I've reviewed Jon Zeigler's preliminary draft and sent him a first tranche of comments. As soon as I get a replacement for my two defunct scientific calculators I'll run the sequence a couple of times and provide more comments.
Compared with his previous effort (the Basic and Advanced star system generation sequences in GURPS Space 4th
) the planetary science has been substantially brought up to date, reflecting fifteen years of rapid scientific discovery. There has been a significant extension of scope in that the generator now produces a detailed composition of the atmosphere. I am impressed that it takes care to make the greenhouse effect on the planet's surface temperature consistent with the greenhouse forcing values of the minor constituents of the atmosphere.
On the other hand the "Basic" approach (design or generate a planet to taste, calculate its orbital position, and then generate the rest of the system around it) has gone. The new system has achieved a large part of its streamlining by leaving out the tidal calculations and reducing the calculation of tidal braking to a sketch. It also omits the effects of tidal locking on the temperature and volatiles of the day and night sides, though perhaps that will return in a later draft.
Most of the additional work and detail has gone into the developmental process of the star system: mass of the protoplanetary disk, degree of orbital migration of the key gas giant, whether there has been a Grand Tack, whether one of the primordial gas giants was expelled from the system by orbital shenanigans…. It does inform the outcome, but I wonder whether it would not be better to roll on a table of outcomes in terms of overall system architecture and save the user's patience for detailed surface conditions on habitable planets. Apart from the composition of the atmosphere (which has been done), the extensions that I wanted to see were
- provision for generating systems around real nearby stars, using data from astronomical catalogues that usually lack figures for mass, age, and metallicity,
- the illumination level,
- the boiling point of water at the surface,
- the salinity of the oceans,
- the scale height (or half height) of the atmosphere,
- the altitude limits of respiration,
- the effect on aircraft operational ceilings,
- the practical minimum altitude of a circular orbit, with the corresponding orbital period,
- the surface relief — how high are the mountains and plateaux?,
- the number of convectional cells in the global atmospheric circulation, the zonal wind strength, and the vorticity — word scales ("low", "exreme" etc.) would do,
- the temperature of the thermal equator (or subsolar point) and polar regions (or terminator and night side),
- the equator-ward and pole-ward (or subsolar-point-ward and terminator-ward) limits of agriculture.
As a GM or writer of planetary adventure I'm more interested in "Where on this planet do people live; can they make good coffee?" and less in orbital migration five billion years ago, than I am as an amateur of modern astronomy.

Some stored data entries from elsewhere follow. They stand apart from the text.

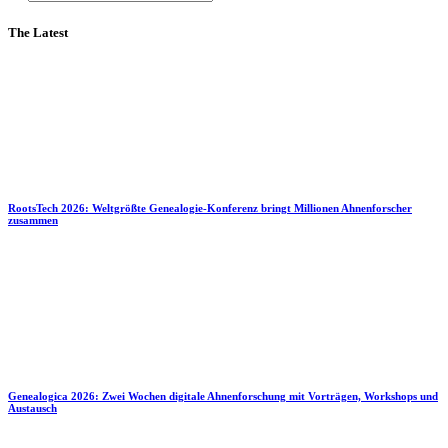
The Latest
RootsTech 2026: Weltgrößte Genealogie-Konferenz bringt Millionen Ahnenforscher
zusammen
Genealogica 2026: Zwei Wochen digitale Ahnenforschung mit Vorträgen, Workshops und
Austausch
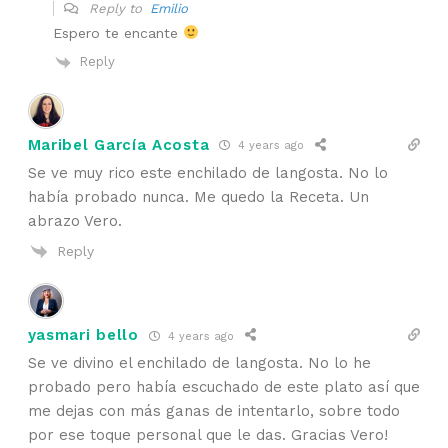
Reply to
Emilio
Espero te encante
Reply
Maribel García Acosta
4 years ago
Se ve muy rico este enchilado de langosta. No lo
había probado nunca. Me quedo la Receta. Un
abrazo Vero.
Reply
yasmari bello
4 years ago
Se ve divino el enchilado de langosta. No lo he
probado pero había escuchado de este plato así que
me dejas con más ganas de intentarlo, sobre todo
por ese toque personal que le das. Gracias Vero!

Is that too much figuring-out to expect for someone working with a pencil, paper, a handful of dice, and a scientific calculator? Yes, perhaps it is. But that gets us back to what I said in my first comment in this thread. Jon Zeigler's Architect of Worlds
is going to be distributed as a PDF. Everyone who reads it is going to have a computer right there. They would get much more use out of a program or interactive website than they would out of an algorithm for manual execution.
I hope that I have already bought my last petrol-burning car. I'm pretty sure that I have bought my last star-system generator for use with dice and calculator.